No Farrahs or Britneys just yet.
But the poster that really caught my eye was for an Animatronic exhibit of prehistoric beasts at the La Brea Tar Pits Museum that had closed down the year before after a very long run. The big dark rectangle was positioned in the place of honor opposite the foot of the bed, where he could see it easily. Evan had gone to see that show with Jeff—I forget whose parents were with them—and he raved about the thing for weeks afterward. All sorts of special effects, he told me, with these incredible beasts from ten thousand years ago.
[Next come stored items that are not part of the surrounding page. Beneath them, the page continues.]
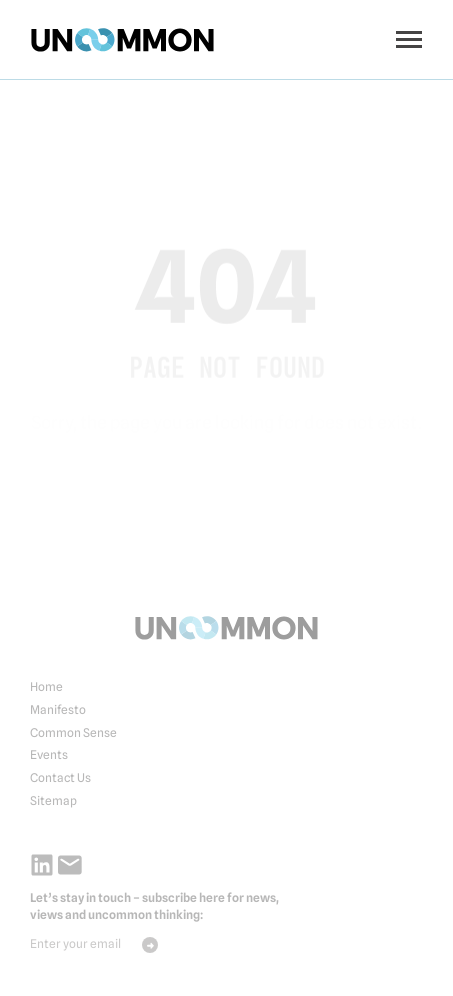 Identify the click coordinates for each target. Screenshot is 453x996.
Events (49, 754)
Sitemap (53, 800)
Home (46, 686)
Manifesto (58, 709)
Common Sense (73, 732)
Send (150, 945)
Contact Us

The thing Evan liked best about it was that there were knights and warriors, like those in some of his fantasy games, he said, and they were riding the beasts. Science purists created this huge vicious controversy over the chronological inaccuracy; I remember being amused over that because I used to watch The Flintstones all the time when I was a kid. Hey, they rode dinosaurs! The important thing to me was that it piqued Evan’s curiosity about what was really true.